The timing could hardly be better for the publication this month of several important new books about economic inequality, which I plan to discuss in this space. But first, I want to write about another notable book on the subject that was published toward the tail end of 2013.  The Killing Fields of Inequality (Polity) is by the eminent Swedish sociologist Göran Therborn (author of  What Does the Ruling Class Do When It Rules? and other classic works). Comprising just 185 pages, it’s a short book that packs a powerful punch.
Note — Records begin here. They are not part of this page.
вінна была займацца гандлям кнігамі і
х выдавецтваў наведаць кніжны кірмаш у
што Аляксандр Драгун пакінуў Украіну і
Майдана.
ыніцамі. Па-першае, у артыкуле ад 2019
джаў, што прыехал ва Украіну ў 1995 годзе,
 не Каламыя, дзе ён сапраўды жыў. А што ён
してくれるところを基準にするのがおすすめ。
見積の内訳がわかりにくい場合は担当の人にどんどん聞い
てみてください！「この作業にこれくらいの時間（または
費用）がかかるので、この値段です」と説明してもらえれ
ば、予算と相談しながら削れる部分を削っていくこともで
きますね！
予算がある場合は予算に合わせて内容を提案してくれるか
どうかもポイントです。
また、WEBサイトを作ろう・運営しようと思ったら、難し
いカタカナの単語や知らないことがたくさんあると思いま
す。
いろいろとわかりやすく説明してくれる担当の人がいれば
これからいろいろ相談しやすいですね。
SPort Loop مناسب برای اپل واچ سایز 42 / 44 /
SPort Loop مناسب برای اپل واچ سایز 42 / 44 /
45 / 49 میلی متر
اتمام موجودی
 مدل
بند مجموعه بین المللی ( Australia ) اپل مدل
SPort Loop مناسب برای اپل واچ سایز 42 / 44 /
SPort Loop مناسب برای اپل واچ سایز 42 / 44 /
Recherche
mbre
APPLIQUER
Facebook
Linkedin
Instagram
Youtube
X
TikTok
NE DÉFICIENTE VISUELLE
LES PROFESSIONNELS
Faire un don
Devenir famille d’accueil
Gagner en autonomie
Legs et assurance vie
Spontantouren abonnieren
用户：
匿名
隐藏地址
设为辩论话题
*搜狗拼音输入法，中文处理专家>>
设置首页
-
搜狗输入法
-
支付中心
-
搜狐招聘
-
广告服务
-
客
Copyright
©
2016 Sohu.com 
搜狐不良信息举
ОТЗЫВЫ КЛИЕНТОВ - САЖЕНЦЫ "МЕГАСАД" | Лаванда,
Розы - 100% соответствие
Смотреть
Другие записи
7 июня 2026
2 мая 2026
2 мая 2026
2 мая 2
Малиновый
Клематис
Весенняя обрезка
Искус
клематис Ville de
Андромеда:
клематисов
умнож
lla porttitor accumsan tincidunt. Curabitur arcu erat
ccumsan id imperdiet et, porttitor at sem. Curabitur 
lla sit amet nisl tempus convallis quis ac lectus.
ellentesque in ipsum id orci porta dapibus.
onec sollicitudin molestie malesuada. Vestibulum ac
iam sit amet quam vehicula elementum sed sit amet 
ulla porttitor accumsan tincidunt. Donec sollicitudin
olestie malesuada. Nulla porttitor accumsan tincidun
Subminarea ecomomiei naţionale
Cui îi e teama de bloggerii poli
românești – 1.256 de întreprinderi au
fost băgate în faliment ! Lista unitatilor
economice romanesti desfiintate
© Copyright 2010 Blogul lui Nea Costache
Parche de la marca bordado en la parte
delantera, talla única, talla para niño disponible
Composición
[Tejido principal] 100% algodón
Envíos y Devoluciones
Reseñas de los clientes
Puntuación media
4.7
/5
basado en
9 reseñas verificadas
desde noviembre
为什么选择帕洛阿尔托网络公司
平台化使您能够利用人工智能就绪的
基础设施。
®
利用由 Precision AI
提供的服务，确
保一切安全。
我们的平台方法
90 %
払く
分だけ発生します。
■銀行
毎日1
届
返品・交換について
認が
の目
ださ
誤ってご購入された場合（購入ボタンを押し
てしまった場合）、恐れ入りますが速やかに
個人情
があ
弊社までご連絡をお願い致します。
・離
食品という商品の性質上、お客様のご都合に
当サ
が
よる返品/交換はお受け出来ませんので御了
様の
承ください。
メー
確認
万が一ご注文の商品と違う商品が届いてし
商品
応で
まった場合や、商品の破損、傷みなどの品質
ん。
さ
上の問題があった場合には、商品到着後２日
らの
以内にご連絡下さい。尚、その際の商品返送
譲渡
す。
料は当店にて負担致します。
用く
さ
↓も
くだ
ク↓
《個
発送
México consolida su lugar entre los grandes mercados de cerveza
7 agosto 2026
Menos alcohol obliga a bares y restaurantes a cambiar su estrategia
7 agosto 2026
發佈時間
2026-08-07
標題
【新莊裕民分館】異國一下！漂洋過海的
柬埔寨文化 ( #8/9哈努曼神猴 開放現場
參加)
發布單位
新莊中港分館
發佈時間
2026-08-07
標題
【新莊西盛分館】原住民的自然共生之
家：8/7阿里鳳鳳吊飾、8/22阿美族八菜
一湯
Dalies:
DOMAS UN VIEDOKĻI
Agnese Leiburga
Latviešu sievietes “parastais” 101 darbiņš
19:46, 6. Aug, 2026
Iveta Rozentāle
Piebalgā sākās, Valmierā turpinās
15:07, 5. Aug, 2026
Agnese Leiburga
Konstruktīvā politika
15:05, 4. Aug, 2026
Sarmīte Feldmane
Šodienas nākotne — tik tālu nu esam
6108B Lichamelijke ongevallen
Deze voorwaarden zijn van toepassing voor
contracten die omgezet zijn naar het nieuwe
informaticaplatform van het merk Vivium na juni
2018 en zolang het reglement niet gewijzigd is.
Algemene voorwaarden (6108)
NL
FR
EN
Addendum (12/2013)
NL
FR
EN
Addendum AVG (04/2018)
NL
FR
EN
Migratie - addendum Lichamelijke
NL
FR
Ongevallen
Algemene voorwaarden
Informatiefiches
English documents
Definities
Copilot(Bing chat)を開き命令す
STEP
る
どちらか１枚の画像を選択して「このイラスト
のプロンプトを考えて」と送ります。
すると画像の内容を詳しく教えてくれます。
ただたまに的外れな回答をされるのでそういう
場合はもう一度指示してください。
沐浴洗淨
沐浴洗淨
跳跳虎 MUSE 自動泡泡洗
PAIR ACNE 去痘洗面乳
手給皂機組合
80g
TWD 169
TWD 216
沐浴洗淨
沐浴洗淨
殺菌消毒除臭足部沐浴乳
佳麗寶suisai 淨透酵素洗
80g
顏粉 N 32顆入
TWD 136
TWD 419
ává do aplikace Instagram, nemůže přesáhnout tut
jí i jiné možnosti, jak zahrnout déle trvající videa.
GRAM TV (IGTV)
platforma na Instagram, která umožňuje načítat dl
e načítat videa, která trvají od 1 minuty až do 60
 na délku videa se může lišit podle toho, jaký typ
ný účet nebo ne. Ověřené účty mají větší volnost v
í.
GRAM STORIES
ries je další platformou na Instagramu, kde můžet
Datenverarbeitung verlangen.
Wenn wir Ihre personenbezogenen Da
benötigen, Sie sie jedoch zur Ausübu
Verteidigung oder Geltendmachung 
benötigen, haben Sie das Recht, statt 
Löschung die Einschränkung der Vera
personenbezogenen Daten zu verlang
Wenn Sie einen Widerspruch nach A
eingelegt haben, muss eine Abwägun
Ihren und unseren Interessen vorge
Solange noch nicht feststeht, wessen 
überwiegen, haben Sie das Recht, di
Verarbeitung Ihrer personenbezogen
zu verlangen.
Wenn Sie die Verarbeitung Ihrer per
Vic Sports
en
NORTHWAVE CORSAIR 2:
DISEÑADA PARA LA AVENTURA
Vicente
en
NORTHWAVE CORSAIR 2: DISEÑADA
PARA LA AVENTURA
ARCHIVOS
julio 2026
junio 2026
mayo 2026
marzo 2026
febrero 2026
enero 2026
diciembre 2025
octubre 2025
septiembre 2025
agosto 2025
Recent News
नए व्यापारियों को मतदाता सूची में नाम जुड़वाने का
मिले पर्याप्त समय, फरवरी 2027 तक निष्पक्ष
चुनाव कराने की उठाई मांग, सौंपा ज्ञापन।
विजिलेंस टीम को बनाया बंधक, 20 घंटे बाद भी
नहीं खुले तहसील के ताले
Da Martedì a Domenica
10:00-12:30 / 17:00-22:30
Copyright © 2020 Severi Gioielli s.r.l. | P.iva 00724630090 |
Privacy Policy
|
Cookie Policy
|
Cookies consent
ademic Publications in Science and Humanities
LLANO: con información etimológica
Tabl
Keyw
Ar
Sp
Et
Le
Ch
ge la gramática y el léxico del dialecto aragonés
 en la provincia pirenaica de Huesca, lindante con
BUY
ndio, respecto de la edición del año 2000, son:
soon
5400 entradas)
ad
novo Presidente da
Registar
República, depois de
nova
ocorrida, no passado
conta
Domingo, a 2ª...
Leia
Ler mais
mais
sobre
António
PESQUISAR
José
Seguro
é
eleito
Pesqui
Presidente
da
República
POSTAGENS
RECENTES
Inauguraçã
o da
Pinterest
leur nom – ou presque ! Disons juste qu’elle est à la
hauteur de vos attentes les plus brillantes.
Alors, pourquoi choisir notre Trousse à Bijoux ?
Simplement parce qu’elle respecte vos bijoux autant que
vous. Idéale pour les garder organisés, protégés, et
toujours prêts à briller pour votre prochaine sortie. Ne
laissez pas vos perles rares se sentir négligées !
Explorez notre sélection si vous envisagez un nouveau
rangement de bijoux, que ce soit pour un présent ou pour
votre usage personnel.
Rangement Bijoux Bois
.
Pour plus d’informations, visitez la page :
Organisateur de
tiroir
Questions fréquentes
Therborn’s book is a panoramic survey of inequality across the globe in its various dimensions: theoretical, historical, empirical. Like other  recent works, Killing Fields looks at the causes of the dizzying rise in economic inequality we’ve seen in recent decades in most of the developed world. But its greatest strength lies in the succinct but compelling answers it provides to three of the most important inequality-related questions. First: what, exactly, do we mean by “inequality”? Second, what is inequality doing to us? And finally, why should we care about it?

First, let’s deal with the “what do we mean by inequality?” question. Therborn finds the definition of equality developed by economist Amartya Sen to be most helpful. Equality, according to Sen, is “equality of capability to function fully as a human being. Such a capability clearly entails survival, health (and aids for disability), freedom and knowledge (education) to choose one’s life-path, and resources to pursue it.”

Inequalities, then, are “multidimensional barriers to human functioning in the world” which are “violations of human rights.” According to Therborn, there are three main types of inequality: vital inequality, which refers to inequalities regarding health outcomes and life expectancies; resource inequality, which refers to economic inequalities of various sorts; and a concept he calls he calls existential inequality, which he defines as “the unequal allocation of personhood, i.e., of autonomy, dignity, degrees of freedom, and of rights to respect and self-development.”

The most eye-opening, and disturbing, passages of the book are those that concern “vital inequality,” or the impact of inequality on life and health. This is where the “killing fields” of the title comes in. “Inequality kills,” states Therborn in the book’s first sentence. Consider these statistics:

*Between 1990 and 2008, life expectancy of white American men declined by three years, and low-educated white American women saw their life expectancy decline by five years.

*The life expectancy between the richest and poorest neighborhoods in Glasgow, a difference of twenty-eight years, is the same as that between the UK and Haiti.

*The UK’s famous Whitehall studies indicate that the odds of poor health and premature death increased as the employee’s status in the civil service bureaucracy decreased—even controlling for use of alcohol, tobacco and other factors.

*The restoration of capitalism to the former Soviet Union is associated with a stunning 4 million excess deaths there.